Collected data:
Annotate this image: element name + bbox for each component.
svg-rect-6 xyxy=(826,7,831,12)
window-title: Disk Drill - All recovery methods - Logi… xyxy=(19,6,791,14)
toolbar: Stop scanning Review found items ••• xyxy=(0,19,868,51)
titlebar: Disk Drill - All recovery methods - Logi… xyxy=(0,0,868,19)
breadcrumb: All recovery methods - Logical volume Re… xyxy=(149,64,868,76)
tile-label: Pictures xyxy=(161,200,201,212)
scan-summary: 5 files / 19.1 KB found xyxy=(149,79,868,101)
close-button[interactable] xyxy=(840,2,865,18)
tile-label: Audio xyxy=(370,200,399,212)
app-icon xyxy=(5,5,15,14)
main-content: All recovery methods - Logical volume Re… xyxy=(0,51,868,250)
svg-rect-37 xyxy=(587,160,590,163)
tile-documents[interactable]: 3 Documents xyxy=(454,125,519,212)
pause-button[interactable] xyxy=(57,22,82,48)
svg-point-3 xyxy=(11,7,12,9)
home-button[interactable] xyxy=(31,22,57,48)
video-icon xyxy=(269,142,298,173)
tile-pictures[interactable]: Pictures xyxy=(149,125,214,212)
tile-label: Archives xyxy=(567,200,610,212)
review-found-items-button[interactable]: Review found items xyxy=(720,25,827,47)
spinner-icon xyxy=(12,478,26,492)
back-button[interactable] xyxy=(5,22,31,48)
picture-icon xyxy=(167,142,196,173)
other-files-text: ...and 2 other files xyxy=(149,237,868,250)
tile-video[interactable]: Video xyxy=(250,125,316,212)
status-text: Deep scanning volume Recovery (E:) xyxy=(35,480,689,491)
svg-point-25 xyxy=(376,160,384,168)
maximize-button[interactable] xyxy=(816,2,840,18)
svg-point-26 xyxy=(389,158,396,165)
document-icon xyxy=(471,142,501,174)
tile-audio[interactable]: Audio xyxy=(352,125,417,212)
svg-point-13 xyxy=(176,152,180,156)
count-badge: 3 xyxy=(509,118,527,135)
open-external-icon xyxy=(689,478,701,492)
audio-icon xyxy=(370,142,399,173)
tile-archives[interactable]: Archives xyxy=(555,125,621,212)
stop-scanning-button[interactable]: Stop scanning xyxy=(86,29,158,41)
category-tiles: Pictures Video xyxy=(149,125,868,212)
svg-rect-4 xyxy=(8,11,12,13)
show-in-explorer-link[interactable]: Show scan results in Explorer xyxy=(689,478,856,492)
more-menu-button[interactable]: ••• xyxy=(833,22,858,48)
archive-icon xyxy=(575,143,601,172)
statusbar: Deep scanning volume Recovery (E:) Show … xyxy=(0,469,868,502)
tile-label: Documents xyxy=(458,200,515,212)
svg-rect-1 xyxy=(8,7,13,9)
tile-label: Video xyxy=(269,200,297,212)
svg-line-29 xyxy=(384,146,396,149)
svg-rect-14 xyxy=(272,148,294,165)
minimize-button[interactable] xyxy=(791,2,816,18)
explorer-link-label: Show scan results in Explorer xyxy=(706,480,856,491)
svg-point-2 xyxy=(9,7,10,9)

ASSIGNMENT: Each line above needs to be returned exactly as it is.

WRITTEN RESPONSE:
Annotate this image: element name + bbox for each component.
svg-rect-6 xyxy=(826,7,831,12)
window-title: Disk Drill - All recovery methods - Logi… xyxy=(19,6,791,14)
toolbar: Stop scanning Review found items ••• xyxy=(0,19,868,51)
titlebar: Disk Drill - All recovery methods - Logi… xyxy=(0,0,868,19)
breadcrumb: All recovery methods - Logical volume Re… xyxy=(149,64,868,76)
tile-label: Pictures xyxy=(161,200,201,212)
scan-summary: 5 files / 19.1 KB found xyxy=(149,79,868,101)
close-button[interactable] xyxy=(840,2,865,18)
tile-label: Audio xyxy=(370,200,399,212)
app-icon xyxy=(5,5,15,14)
main-content: All recovery methods - Logical volume Re… xyxy=(0,51,868,250)
svg-rect-37 xyxy=(587,160,590,163)
tile-documents[interactable]: 3 Documents xyxy=(454,125,519,212)
pause-button[interactable] xyxy=(57,22,82,48)
svg-point-3 xyxy=(11,7,12,9)
home-button[interactable] xyxy=(31,22,57,48)
video-icon xyxy=(269,142,298,173)
tile-pictures[interactable]: Pictures xyxy=(149,125,214,212)
tile-label: Archives xyxy=(567,200,610,212)
review-found-items-button[interactable]: Review found items xyxy=(720,25,827,47)
spinner-icon xyxy=(12,478,26,492)
back-button[interactable] xyxy=(5,22,31,48)
picture-icon xyxy=(167,142,196,173)
other-files-text: ...and 2 other files xyxy=(149,237,868,250)
tile-video[interactable]: Video xyxy=(250,125,316,212)
status-text: Deep scanning volume Recovery (E:) xyxy=(35,480,689,491)
svg-point-25 xyxy=(376,160,384,168)
maximize-button[interactable] xyxy=(816,2,840,18)
svg-point-26 xyxy=(389,158,396,165)
document-icon xyxy=(471,142,501,174)
tile-audio[interactable]: Audio xyxy=(352,125,417,212)
svg-point-13 xyxy=(176,152,180,156)
count-badge: 3 xyxy=(509,118,527,135)
open-external-icon xyxy=(689,478,701,492)
audio-icon xyxy=(370,142,399,173)
tile-archives[interactable]: Archives xyxy=(555,125,621,212)
stop-scanning-button[interactable]: Stop scanning xyxy=(86,29,158,41)
category-tiles: Pictures Video xyxy=(149,125,868,212)
svg-rect-4 xyxy=(8,11,12,13)
show-in-explorer-link[interactable]: Show scan results in Explorer xyxy=(689,478,856,492)
more-menu-button[interactable]: ••• xyxy=(833,22,858,48)
archive-icon xyxy=(575,143,601,172)
statusbar: Deep scanning volume Recovery (E:) Show … xyxy=(0,469,868,502)
tile-label: Documents xyxy=(458,200,515,212)
svg-rect-1 xyxy=(8,7,13,9)
tile-label: Video xyxy=(269,200,297,212)
svg-line-29 xyxy=(384,146,396,149)
svg-rect-14 xyxy=(272,148,294,165)
minimize-button[interactable] xyxy=(791,2,816,18)
explorer-link-label: Show scan results in Explorer xyxy=(706,480,856,491)
svg-point-2 xyxy=(9,7,10,9)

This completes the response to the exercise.